Next Friday, Apple releases its ‘Vision Pro’, a device that looks very much like every other virtual reality headset created over the last decade – but costs a lot more. Hypervigilant about the ‘failure’ of virtual reality to break out of a niche market of mostly-young-male gamers, Apple has forbidden its developer community to use the words ‘virtual reality’, ‘VR’, ‘mixed reality’, ‘MR’, ‘augmented reality’, ‘AR’ or even ‘metaverse’ with respect to its device.
Instead, Apple insists, this is an entirely new device opening into an entirely new era christened by Apple as ‘spatial computing’. That’s all balderdash, of course. The Vision Pro is a simply the latest in a long series of ‘immersive’ devices (another word Apple doesn’t want used). While a three trillion-dollar firm can always try to do its best to try to control the narrative, a brief wander through the history of computing will situate this new bit of kit in its context.
Like geometry, computing has a quality of dimensionality. In geometry, the line composes the one-dimensional figure, with an origin and an extent. Its equivalent in computing, the ‘command line’, provides an interface to the computer both linear – all instructions for the computer get laid down within a single line – and interactive. This means that the computer responds as soon as the user has submitted the command line – generally by tapping the ‘Enter’ key.
Many people using computers today have never encountered a command line; yet buried deep within Windows, MacOS, Linux and many other operating systems you can find a program that’s most often named ‘Terminal’. Launching Terminal opens a box-like interface on the screen, revealing a blinking ‘cursor’ ready to take a user’s commands. In the 1960s, this was the only way to interact with a computer, and in some ways it remains the most powerful interface, capable of allowing the user to ‘touch the metal’, manipulating the guts of the machine. I still use a command line daily – although I hail from a time when that was the only interface to a computer. I’m used to it. But the command line is cryptic and potentially dangerous, so most people steer well clear of it.
Sixty-one years ago, a postgraduate student at MIT named Ivan Sutherland added a second dimension to the computer interface with a program known as SKETCHPAD. Using a newfangled ‘light pen’ – a forerunner of the pencils that pair with today’s tablets – Sutherland wrote an interactive drawing program allowing the user to create segments by touching light pen to display, then enabled the user to ‘drag’ these segments together to create forms. SKETCHPAD didn’t require any arcane command-line knowledge; every command emerged from an activity, like drawing, or a gesture, like dragging.

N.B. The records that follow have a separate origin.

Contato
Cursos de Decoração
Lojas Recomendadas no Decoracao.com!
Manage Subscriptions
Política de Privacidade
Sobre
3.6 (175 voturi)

With SKETCHPAD Sutherland had invented the very first ‘graphical computer interface’, and every graphical interface we use today is a direct descendent of SKETCHPAD. Poke at your phone, double-click on an icon, or type into a window that attempts to look like a page of paper – all of these represent an elaboration of Sutherland’s basic idea, that interactivity in two dimensions could encompass a vast range of human activities, rendering those activities both sensuous and intuitive.
The graphical user interface became ‘the interface’. We expect every computer we touch, everywhere we touch them, to follow the principles laid down with SKETCHPAD. Xerox tried to take those ideas to the mass market; so did Apple, with Macintosh. Neither really succeeded until Microsoft sold hundreds of millions of copies of Windows, transforming PCs, and making that interface the standard. That was more than thirty years ago; not a lot has changed in the decades since. Even our smartphones strictly obey the rules of two-dimensional interfaces as laid down by Ivan Sutherland in 1963.

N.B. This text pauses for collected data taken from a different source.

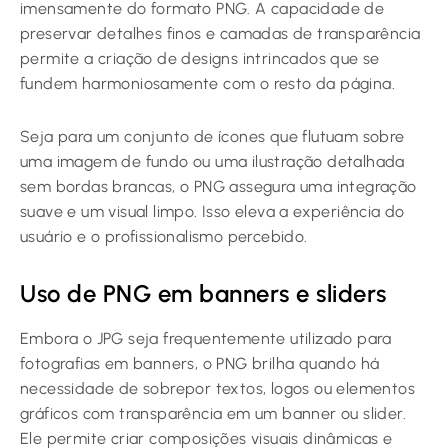
imensamente do formato PNG. A capacidade de
preservar detalhes finos e camadas de transparência
permite a criação de designs intrincados que se
fundem harmoniosamente com o resto da página.
Seja para um conjunto de ícones que flutuam sobre
uma imagem de fundo ou uma ilustração detalhada
sem bordas brancas, o PNG assegura uma integração
suave e um visual limpo. Isso eleva a experiência do
usuário e o profissionalismo percebido.
Uso de PNG em banners e sliders
Embora o JPG seja frequentemente utilizado para
fotografias em banners, o PNG brilha quando há
necessidade de sobrepor textos, logos ou elementos
gráficos com transparência em um banner ou slider.
Ele permite criar composições visuais dinâmicas e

But Sutherland wasn’t quite done. Although SKETCHPAD made his reputation and got him a Turing Award – the Nobel Prize of computing – he could see beyond and through his two-dimensional interface into a third dimension. Into space. Sutherland’s reasoning about displays led him to believe that eventually you’d have to surround a user in displays – literally enclosing them in a bubble – or you could fool the user, by placing the display wherever they looked. Sutherland reckoned he could do that by building a display that tracked the user’s body and head movements, and in three years from 1965 he knocked up a prototype of what he imagined in his lab at Harvard University.

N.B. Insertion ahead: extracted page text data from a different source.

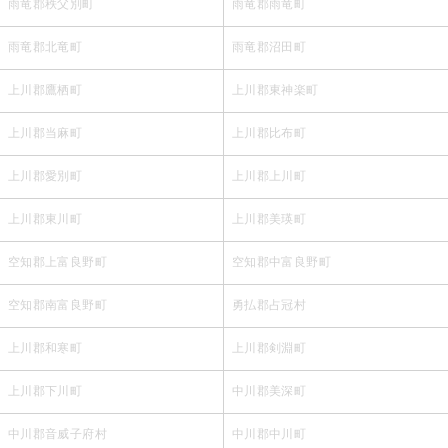
雨竜郡秩父別町
雨竜郡雨竜町
雨竜郡北竜町
雨竜郡沼田町
上川郡鷹栖町
上川郡東神楽町
上川郡当麻町
上川郡比布町
上川郡愛別町
上川郡上川町
上川郡東川町
上川郡美瑛町
空知郡上富良野町
空知郡中富良野町
空知郡南富良野町
勇払郡占冠村
上川郡和寒町
上川郡剣淵町
上川郡下川町
中川郡美深町
中川郡音威子府村
中川郡中川町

In 1968 Sutherland unveiled his ‘Head Mounted Display’. Nicknamed the ‘Sword of Damocles’ because of its ceiling-mounted tracking armature, a user could look through the display to see a mixture of the real world and computer-generated augmentations. When we talk about augmented reality (a term Apple refuses to use with its augmented reality device, Vision Pro), this is what we mean: a fully realised three-dimensional environment where interactive augmentations and the real world coexist.
In the ideal case, a user should be unaware which elements are real and which are computer generated. That was far from the case with Sutherland’s first proof-of-concept, and still far from the case almost 20 years later, with NASA’s VIEW system – built to help astronauts rehearse for EVAs while in orbit. In fact, all the early VR systems were clumsy in their own ways – because spatial computing is very hard, as it requires detailed awareness of both the body, and the space surrounding the body. Yet, as clumsy as they were, all of them treated the user as a body in space, not just a line of text on a command line, nor a click and a drag of a mouse. A body does not exist in space by itself; we are not the only and singular inhabitants of the universe. So to have a system that brings computing into the third dimension means that the system is spatially aware by definition. This is the origin of spatial computing. It goes all the way back to Ivan Sutherland’s work in 1965.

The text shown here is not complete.